The Bell Hotel in downtown Winnipeg, once considered one of the city's finest small hotels, is closing its doors Friday after decades of decline.
The 101-year-old hotel near the corner of Main Street and Higgins Avenue has in recent years been home to some of the city's least fortunate people.
With its closing, 50 people have had to find somewhere else to live.
"It wasn't what you could really call home," said Rick Adams, who has lived at the Bell for seven years.
His home there wasn't a great place, he said, but it was warm and dry — and it was one of the few places he could afford for the $270 a month he received from social assistance for rent.
"What I had at the Bell was just four walls," he said. "You had to use the public washroom there, and it wasn't really that sanitary."
With no money for a damage deposit and no references, Adams said he had a tough time finding a place to live, facing "a lot of prejudice about where you've come from."
In the end, he did manage to find a new home in time for the hotel's closing: Friday he moves into a suite in a house on Mountain Avenue, which he'll share with another former Bell resident.
His new home is a step up, with its own kitchen and bathroom, but Adams now has to find $325 a month for rent, as well as money for a bus pass to get to a work program at the Siloam Mission, back downtown near the Bell.
At the mission, executive director John Mohan has mixed feelings about the closure of the hotel.
"One one level, it looks like it's healthy, but on another level, there's all kinds of fallout," he said.
Due to a lack of social housing in the city, Mohan expects many former Bell residents will end up sleeping at his shelter.
Still, he is glad to see the bar at the Bell close — although with so many others on the strip, he says it won't have much of an impact on the area's social problems.
Adams agrees: "There's other hotels. They're just going to be a little more busier. There's other addictions down there that it's very hard to try and change. The people just get stuck in that one place, rut, and they just can't get out."
Sale to aid revitalization?
CentreVenture Development Corporation, the city's downtown development agency, purchased the property, along with the neighbouring former Bell Hardware building, in the hopes of helping along the revitalization efforts in the Exchange District.
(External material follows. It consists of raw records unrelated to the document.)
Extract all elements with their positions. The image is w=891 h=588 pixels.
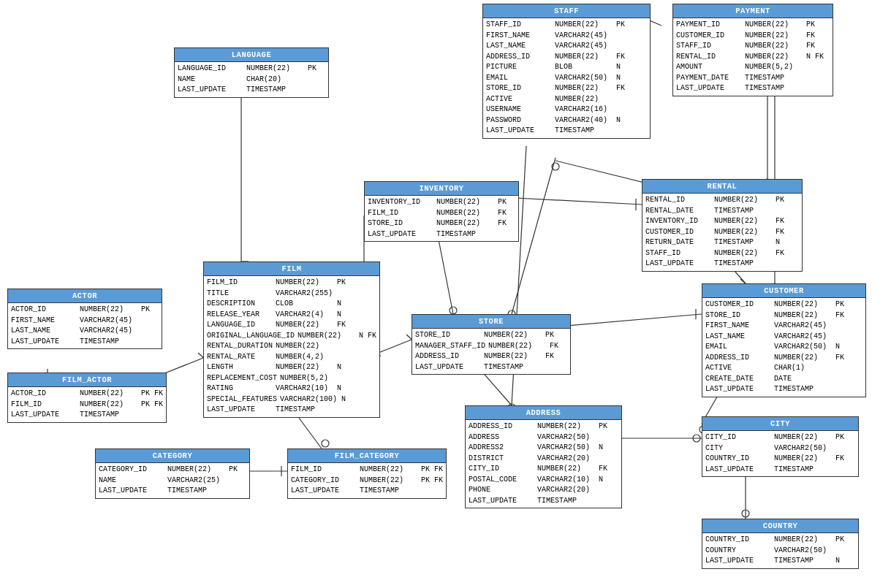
- table-row: LANGUAGE_IDNUMBER(22)PK: [178, 64, 325, 75]
- table-row: CITYVARCHAR2(50): [705, 443, 855, 454]
- table-row: FILM_IDNUMBER(22)PK: [207, 278, 376, 289]
- table-row: LAST_UPDATETIMESTAMP: [178, 85, 325, 96]
- table-row: LAST_NAMEVARCHAR2(45): [486, 41, 647, 52]
- customer-title: CUSTOMER: [702, 284, 865, 298]
- table-row: FILM_IDNUMBER(22)PK FK: [291, 465, 443, 476]
- table-row: ADDRESS_IDNUMBER(22)FK: [486, 52, 647, 63]
- table-row: TITLEVARCHAR2(255): [207, 289, 376, 299]
- film-category-table: FILM_CATEGORY FILM_IDNUMBER(22)PK FK CAT…: [287, 448, 447, 499]
- store-body: STORE_IDNUMBER(22)PK MANAGER_STAFF_IDNUM…: [412, 329, 570, 374]
- city-body: CITY_IDNUMBER(22)PK CITYVARCHAR2(50) COU…: [702, 431, 858, 476]
- table-row: CITY_IDNUMBER(22)FK: [469, 464, 618, 475]
- film-actor-body: ACTOR_IDNUMBER(22)PK FK FILM_IDNUMBER(22…: [8, 387, 166, 422]
- payment-title: PAYMENT: [673, 4, 833, 18]
- svg-point-40: [322, 440, 329, 447]
- table-row: RATINGVARCHAR2(10)N: [207, 383, 376, 394]
- table-row: ACTIVENUMBER(22): [486, 94, 647, 105]
- table-row: CUSTOMER_IDNUMBER(22)FK: [645, 227, 799, 238]
- table-row: PAYMENT_DATETIMESTAMP: [676, 73, 830, 84]
- store-table: STORE STORE_IDNUMBER(22)PK MANAGER_STAFF…: [412, 314, 571, 375]
- table-row: LAST_UPDATETIMESTAMP: [291, 486, 443, 497]
- film-actor-table: FILM_ACTOR ACTOR_IDNUMBER(22)PK FK FILM_…: [7, 373, 167, 423]
- table-row: FILM_IDNUMBER(22)PK FK: [11, 400, 163, 411]
- table-row: STAFF_IDNUMBER(22)PK: [486, 20, 647, 31]
- table-row: RENTAL_DATETIMESTAMP: [645, 206, 799, 217]
- table-row: STORE_IDNUMBER(22)FK: [486, 83, 647, 94]
- table-row: ADDRESS2VARCHAR2(50)N: [469, 443, 618, 454]
- film-category-body: FILM_IDNUMBER(22)PK FK CATEGORY_IDNUMBER…: [288, 463, 446, 498]
- table-row: COUNTRY_IDNUMBER(22)FK: [705, 454, 855, 465]
- table-row: LAST_UPDATETIMESTAMP: [207, 405, 376, 416]
- table-row: RENTAL_IDNUMBER(22)PK: [645, 195, 799, 206]
- table-row: CATEGORY_IDNUMBER(22)PK: [99, 465, 246, 476]
- payment-table: PAYMENT PAYMENT_IDNUMBER(22)PK CUSTOMER_…: [672, 4, 833, 96]
- table-row: CATEGORY_IDNUMBER(22)PK FK: [291, 476, 443, 486]
- table-row: MANAGER_STAFF_IDNUMBER(22)FK: [415, 341, 567, 352]
- table-row: STORE_IDNUMBER(22)PK: [415, 330, 567, 341]
- table-row: LANGUAGE_IDNUMBER(22)FK: [207, 320, 376, 331]
- svg-point-56: [693, 435, 700, 442]
- table-row: LAST_UPDATETIMESTAMPN: [705, 556, 855, 567]
- table-row: PASSWORDVARCHAR2(40)N: [486, 115, 647, 126]
- table-row: ORIGINAL_LANGUAGE_IDNUMBER(22)N FK: [207, 331, 376, 342]
- table-row: REPLACEMENT_COSTNUMBER(5,2): [207, 373, 376, 384]
- table-row: DESCRIPTIONCLOBN: [207, 299, 376, 310]
- table-row: PAYMENT_IDNUMBER(22)PK: [676, 20, 830, 31]
- table-row: CUSTOMER_IDNUMBER(22)FK: [676, 31, 830, 42]
- table-row: COUNTRY_IDNUMBER(22)PK: [705, 535, 855, 546]
- diagram-container: STAFF STAFF_IDNUMBER(22)PK FIRST_NAMEVAR…: [0, 0, 891, 588]
- table-row: RENTAL_IDNUMBER(22)N FK: [676, 52, 830, 63]
- inventory-title: INVENTORY: [365, 182, 518, 196]
- table-row: INVENTORY_IDNUMBER(22)FK: [645, 216, 799, 227]
- film-body: FILM_IDNUMBER(22)PK TITLEVARCHAR2(255) D…: [204, 276, 379, 417]
- inventory-table: INVENTORY INVENTORY_IDNUMBER(22)PK FILM_…: [364, 181, 519, 242]
- table-row: COUNTRYVARCHAR2(50): [705, 546, 855, 557]
- table-row: EMAILVARCHAR2(50)N: [705, 342, 862, 353]
- table-row: STAFF_IDNUMBER(22)FK: [645, 248, 799, 259]
- table-row: EMAILVARCHAR2(50)N: [486, 73, 647, 84]
- table-row: LAST_UPDATETIMESTAMP: [11, 337, 159, 348]
- table-row: POSTAL_CODEVARCHAR2(10)N: [469, 475, 618, 486]
- country-title: COUNTRY: [702, 519, 858, 533]
- film-table: FILM FILM_IDNUMBER(22)PK TITLEVARCHAR2(2…: [203, 261, 380, 418]
- table-row: STORE_IDNUMBER(22)FK: [368, 218, 515, 229]
- city-title: CITY: [702, 417, 858, 431]
- table-row: RENTAL_DURATIONNUMBER(22): [207, 341, 376, 352]
- payment-body: PAYMENT_IDNUMBER(22)PK CUSTOMER_IDNUMBER…: [673, 18, 833, 96]
- table-row: NAMEVARCHAR2(25): [99, 476, 246, 486]
- table-row: LAST_UPDATETIMESTAMP: [486, 126, 647, 137]
- table-row: LAST_UPDATETIMESTAMP: [415, 362, 567, 373]
- table-row: STAFF_IDNUMBER(22)FK: [676, 41, 830, 52]
- table-row: ADDRESS_IDNUMBER(22)FK: [415, 351, 567, 362]
- city-table: CITY CITY_IDNUMBER(22)PK CITYVARCHAR2(50…: [702, 416, 859, 477]
- rental-body: RENTAL_IDNUMBER(22)PK RENTAL_DATETIMESTA…: [642, 194, 802, 271]
- film-actor-title: FILM_ACTOR: [8, 373, 166, 387]
- table-row: LAST_NAMEVARCHAR2(45): [11, 326, 159, 337]
- store-title: STORE: [412, 315, 570, 329]
- table-row: ADDRESS_IDNUMBER(22)PK: [469, 421, 618, 432]
- language-body: LANGUAGE_IDNUMBER(22)PK NAMECHAR(20) LAS…: [175, 62, 328, 97]
- category-title: CATEGORY: [96, 449, 249, 463]
- svg-point-12: [552, 163, 559, 170]
- table-row: FIRST_NAMEVARCHAR2(45): [705, 321, 862, 332]
- table-row: LAST_UPDATETIMESTAMP: [99, 486, 246, 497]
- table-row: LAST_UPDATETIMESTAMP: [705, 465, 855, 476]
- actor-title: ACTOR: [8, 289, 162, 303]
- table-row: ACTOR_IDNUMBER(22)PK: [11, 305, 159, 316]
- address-table: ADDRESS ADDRESS_IDNUMBER(22)PK ADDRESSVA…: [465, 405, 622, 508]
- table-row: INVENTORY_IDNUMBER(22)PK: [368, 197, 515, 208]
- address-title: ADDRESS: [466, 406, 621, 420]
- table-row: STORE_IDNUMBER(22)FK: [705, 310, 862, 321]
- language-title: LANGUAGE: [175, 48, 328, 62]
- table-row: LAST_UPDATETIMESTAMP: [676, 83, 830, 94]
- staff-table: STAFF STAFF_IDNUMBER(22)PK FIRST_NAMEVAR…: [482, 4, 651, 139]
- table-row: RENTAL_RATENUMBER(4,2): [207, 352, 376, 363]
- staff-title: STAFF: [483, 4, 650, 18]
- category-body: CATEGORY_IDNUMBER(22)PK NAMEVARCHAR2(25)…: [96, 463, 249, 498]
- table-row: ACTIVECHAR(1): [705, 363, 862, 374]
- table-row: FIRST_NAMEVARCHAR2(45): [486, 31, 647, 42]
- table-row: AMOUNTNUMBER(5,2): [676, 62, 830, 73]
- table-row: CITY_IDNUMBER(22)PK: [705, 432, 855, 443]
- rental-table: RENTAL RENTAL_IDNUMBER(22)PK RENTAL_DATE…: [642, 179, 803, 272]
- table-row: NAMECHAR(20): [178, 75, 325, 85]
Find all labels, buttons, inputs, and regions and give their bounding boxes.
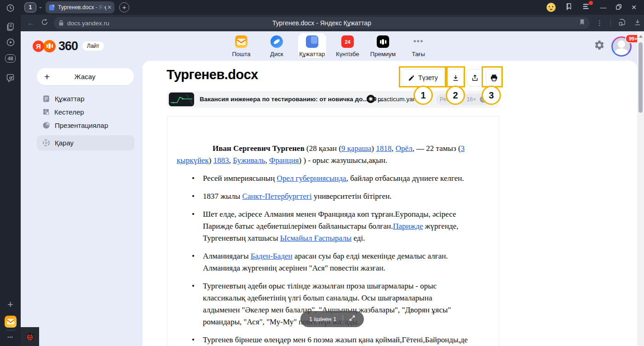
nav-item-more[interactable]: ••• Тағы: [401, 33, 436, 59]
document-link[interactable]: Орёл: [396, 144, 413, 153]
bug-overlay[interactable]: [21, 327, 39, 346]
rail-more-icon[interactable]: •••: [0, 333, 21, 342]
document-link[interactable]: Парижде: [393, 222, 423, 231]
sidebar-item-tables[interactable]: Кестелер: [37, 105, 134, 119]
calendar-icon: 24: [341, 35, 354, 48]
fullscreen-icon[interactable]: [349, 315, 356, 323]
bullet-text: Шет елде, әсіресе Алмания менен Францияд…: [203, 210, 458, 242]
logo-360-text: 360: [58, 39, 78, 53]
annotation-box-1: [399, 66, 446, 87]
bullet-item: •Тургенев бірнеше өлеңдер мен 6 поэма жа…: [177, 334, 470, 346]
nav-item-docs[interactable]: Құжаттар: [294, 33, 330, 59]
document-text: 1837 жылы: [203, 192, 242, 201]
document-text: ) ) - орыс жазушысы,ақын.: [299, 156, 387, 165]
page-indicator-divider: [343, 315, 343, 323]
bookmark-star-icon[interactable]: [579, 19, 585, 27]
360-logo-icon: [43, 40, 56, 52]
yandex-360-logo[interactable]: Я 360 Лайт: [33, 40, 104, 52]
grid-icon: [42, 108, 50, 115]
document-link[interactable]: Санкт-Петербургтегі: [242, 192, 312, 201]
active-tab[interactable]: Тургенев.docx - Яндекс ✕: [46, 1, 115, 13]
document-link[interactable]: 9 қараша: [341, 144, 371, 153]
tab-group-chevron-icon[interactable]: ⌄: [38, 3, 43, 10]
downloads-icon[interactable]: [634, 18, 641, 28]
nav-item-mail[interactable]: Пошта: [224, 33, 259, 59]
documents-icon: [306, 35, 318, 48]
collections-icon[interactable]: [0, 21, 21, 32]
bullet-marker: •: [192, 280, 195, 292]
page-scrollbar[interactable]: [637, 31, 644, 346]
rail-plus-icon[interactable]: +: [0, 299, 21, 310]
bullet-item: •1837 жылы Санкт-Петербургтегі университ…: [177, 190, 470, 202]
badge-48-icon[interactable]: 48: [0, 53, 21, 64]
disk-icon: [270, 35, 283, 48]
nav-item-calendar[interactable]: 24 Күнтізбе: [330, 33, 365, 59]
document-link[interactable]: Ысмайыл Ғаспыралы: [280, 234, 351, 242]
nav-item-premium[interactable]: Премиум: [365, 33, 401, 59]
sidebar-item-browse[interactable]: Қарау: [37, 135, 134, 150]
yandex-360-app: Я 360 Лайт Пошта Диск Құжаттар: [21, 31, 644, 346]
scroll-up-arrow[interactable]: [639, 35, 643, 38]
urlbar-kebab-icon[interactable]: ⋮: [596, 19, 603, 27]
urlbar-divider: [610, 19, 611, 27]
main-content-panel: Тургенев.docx Түзету: [143, 61, 637, 346]
document-text: ,: [265, 156, 269, 165]
reload-icon[interactable]: [41, 18, 48, 28]
url-field[interactable]: docs.yandex.ru Тургенев.docx - Яндекс Құ…: [54, 17, 590, 29]
document-link[interactable]: 1818: [376, 144, 391, 153]
tab-group-button[interactable]: 1: [24, 2, 36, 12]
annotation-label-1: 1: [414, 86, 433, 105]
address-bar: ← docs.yandex.ru Тургенев.docx - Яндекс …: [21, 15, 644, 31]
restore-button[interactable]: [615, 4, 622, 12]
tab-close-icon[interactable]: ✕: [107, 4, 112, 11]
document-title: Тургенев.docx: [167, 67, 258, 82]
document-link[interactable]: Буживаль: [233, 156, 265, 165]
sidebar-item-documents[interactable]: Құжаттар: [37, 92, 134, 105]
annotation-box-3: [482, 66, 503, 87]
play-icon[interactable]: [0, 37, 21, 48]
back-icon[interactable]: ←: [27, 19, 34, 27]
document-link[interactable]: Баден-Баден: [251, 252, 293, 260]
more-icon: •••: [412, 35, 425, 48]
document-link[interactable]: 1883: [213, 156, 229, 165]
ad-title: Вакансия инженера по тестированию: от но…: [200, 96, 383, 103]
annotation-label-2: 2: [446, 86, 465, 105]
create-button[interactable]: + Жасау: [37, 68, 134, 85]
new-tab-button[interactable]: +: [119, 2, 129, 12]
history-icon[interactable]: [0, 2, 21, 13]
notification-dot: [589, 1, 593, 5]
tab-title-fade: [94, 1, 104, 13]
document-link[interactable]: Франция: [269, 156, 299, 165]
document-text: ,: [229, 156, 233, 165]
sidebar-item-presentations[interactable]: Презентациялар: [37, 118, 134, 132]
yandex-mail-app-icon[interactable]: [0, 315, 21, 328]
document-text: (28 қазан (: [305, 144, 341, 153]
share-button[interactable]: [466, 69, 483, 86]
document-text: Тургенев бірнеше өлеңдер мен 6 поэма жаз…: [203, 335, 468, 346]
pie-chart-icon: [42, 121, 50, 129]
page-window-title: Тургенев.docx - Яндекс Құжаттар: [54, 19, 590, 27]
annotation-box-2: [446, 66, 465, 87]
settings-gear-icon[interactable]: [594, 40, 605, 52]
extensions-icon[interactable]: [618, 18, 627, 28]
document-bold-text: Иван Сергеевич Тургенев: [213, 144, 305, 153]
close-window-button[interactable]: ✕: [631, 4, 637, 11]
premium-icon: [377, 35, 389, 48]
bullet-marker: •: [192, 334, 195, 346]
document-icon: [42, 95, 50, 103]
page-indicator[interactable]: 1 ішінен 1: [300, 311, 364, 327]
bullet-marker: •: [192, 208, 195, 220]
document-text: ,: [391, 144, 396, 153]
nav-item-disk[interactable]: Диск: [259, 33, 294, 59]
video-chat-icon[interactable]: [0, 72, 21, 84]
document-text: ): [371, 144, 376, 153]
browser-menu-icon[interactable]: [582, 3, 591, 12]
create-plus-icon: +: [44, 71, 50, 82]
browser-window: 48 + ••• 1 ⌄ Тургенев.docx - Яндекс ✕ +: [0, 0, 644, 346]
bullet-text: Ресей империясының Орел губерниясында, б…: [203, 174, 464, 183]
browser-profile-avatar[interactable]: [546, 3, 556, 12]
bookmarks-icon[interactable]: [565, 2, 573, 12]
minimize-button[interactable]: —: [600, 4, 606, 11]
document-link[interactable]: Орел губерниясында: [277, 174, 346, 183]
scrollbar-thumb[interactable]: [638, 42, 643, 113]
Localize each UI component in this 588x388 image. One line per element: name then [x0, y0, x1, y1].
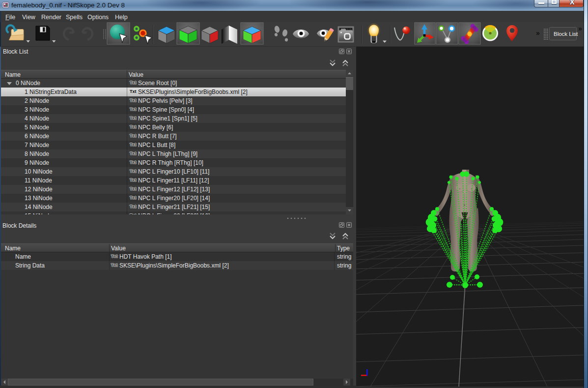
- svg-text:»: »: [536, 29, 540, 37]
- svg-text:Block List: Block List: [554, 31, 578, 37]
- svg-text:»: »: [578, 25, 582, 32]
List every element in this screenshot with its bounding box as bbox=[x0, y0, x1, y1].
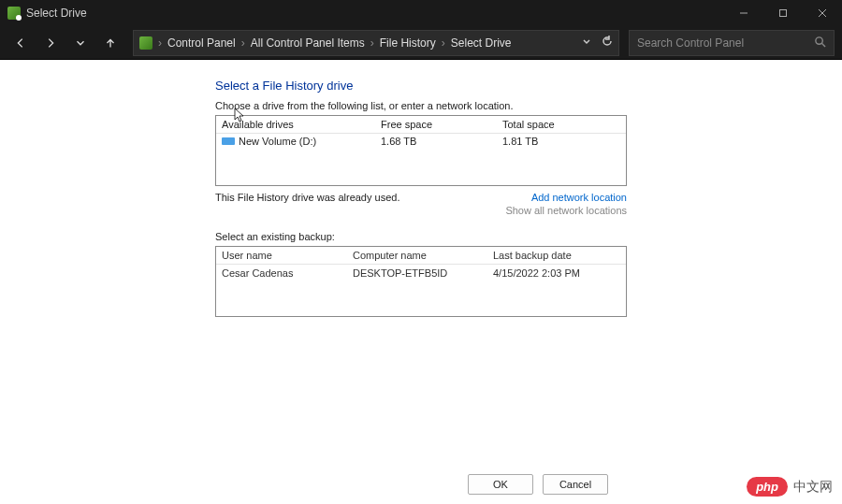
nav-row: › Control Panel › All Control Panel Item… bbox=[0, 26, 842, 60]
title-bar: Select Drive bbox=[0, 0, 842, 26]
drive-total: 1.81 TB bbox=[497, 134, 626, 149]
drive-row[interactable]: New Volume (D:) 1.68 TB 1.81 TB bbox=[216, 134, 626, 149]
backup-date: 4/15/2022 2:03 PM bbox=[487, 265, 626, 281]
col-computer: Computer name bbox=[347, 247, 487, 264]
backup-computer: DESKTOP-ETFB5ID bbox=[347, 265, 487, 281]
svg-line-5 bbox=[821, 43, 825, 47]
search-icon bbox=[814, 36, 826, 50]
col-date: Last backup date bbox=[487, 247, 626, 264]
status-message: This File History drive was already used… bbox=[215, 192, 399, 216]
backup-row[interactable]: Cesar Cadenas DESKTOP-ETFB5ID 4/15/2022 … bbox=[216, 265, 626, 281]
footer-buttons: OK Cancel bbox=[468, 474, 608, 495]
backup-user: Cesar Cadenas bbox=[216, 265, 347, 281]
instruction-text: Choose a drive from the following list, … bbox=[215, 100, 627, 111]
address-bar[interactable]: › Control Panel › All Control Panel Item… bbox=[133, 30, 619, 56]
search-placeholder: Search Control Panel bbox=[637, 36, 744, 50]
minimize-button[interactable] bbox=[724, 0, 763, 26]
window-title: Select Drive bbox=[26, 7, 87, 20]
backup-listbox[interactable]: User name Computer name Last backup date… bbox=[215, 246, 627, 317]
chevron-down-icon[interactable] bbox=[581, 36, 592, 50]
svg-rect-1 bbox=[780, 10, 787, 17]
drive-icon bbox=[222, 137, 235, 145]
forward-button[interactable] bbox=[37, 30, 64, 56]
watermark: php 中文网 bbox=[747, 477, 833, 497]
app-icon bbox=[7, 7, 21, 20]
breadcrumb[interactable]: All Control Panel Items bbox=[251, 36, 365, 50]
cancel-button[interactable]: Cancel bbox=[543, 474, 608, 495]
recent-button[interactable] bbox=[67, 30, 94, 56]
backup-label: Select an existing backup: bbox=[215, 231, 627, 242]
chevron-right-icon: › bbox=[369, 36, 376, 50]
chevron-right-icon: › bbox=[440, 36, 447, 50]
refresh-icon[interactable] bbox=[602, 36, 613, 50]
add-network-link[interactable]: Add network location bbox=[531, 192, 627, 203]
back-button[interactable] bbox=[7, 30, 34, 56]
ok-button[interactable]: OK bbox=[468, 474, 533, 495]
chevron-right-icon: › bbox=[240, 36, 247, 50]
svg-point-4 bbox=[816, 36, 822, 43]
maximize-button[interactable] bbox=[763, 0, 803, 26]
cursor-icon bbox=[234, 108, 245, 122]
window-controls bbox=[724, 0, 842, 26]
search-input[interactable]: Search Control Panel bbox=[629, 30, 835, 56]
content-area: Select a File History drive Choose a dri… bbox=[0, 60, 842, 504]
breadcrumb[interactable]: Control Panel bbox=[167, 36, 236, 50]
watermark-logo: php bbox=[747, 477, 788, 497]
location-icon bbox=[139, 36, 152, 50]
breadcrumb[interactable]: File History bbox=[380, 36, 436, 50]
col-free: Free space bbox=[375, 116, 497, 133]
col-total: Total space bbox=[497, 116, 626, 133]
backup-header: User name Computer name Last backup date bbox=[216, 247, 626, 265]
close-button[interactable] bbox=[803, 0, 842, 26]
drives-header: Available drives Free space Total space bbox=[216, 116, 626, 134]
drive-free: 1.68 TB bbox=[375, 134, 497, 149]
page-title: Select a File History drive bbox=[215, 79, 627, 93]
drive-name: New Volume (D:) bbox=[239, 136, 316, 147]
chevron-right-icon: › bbox=[156, 36, 164, 50]
breadcrumb[interactable]: Select Drive bbox=[451, 36, 512, 50]
up-button[interactable] bbox=[97, 30, 123, 56]
show-all-link[interactable]: Show all network locations bbox=[505, 205, 627, 216]
drives-listbox[interactable]: Available drives Free space Total space … bbox=[215, 115, 627, 186]
watermark-text: 中文网 bbox=[793, 479, 833, 496]
col-user: User name bbox=[216, 247, 347, 264]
CentreVenture spokeswoman Loretta Martin said one of the key motivations behind the purchase of the hotel was to close its beer vendor.
"The activities sometimes associated with the serving of liquor are somewhat problematic to the neighbouring property owners," she said last week.
"That is a bit of the reason that revitalization in that block has sort of stalled out."
The four-storey building itself — a municipally designated heritage building — is structurally sound, Martin said, although an environmental assessment uncovered mould and other safety issues that CentreVenture plans to address in the coming months.
The agency now plans to work with the private sector to redevelop the properties. Martin hopes the redevelopment will include some housing.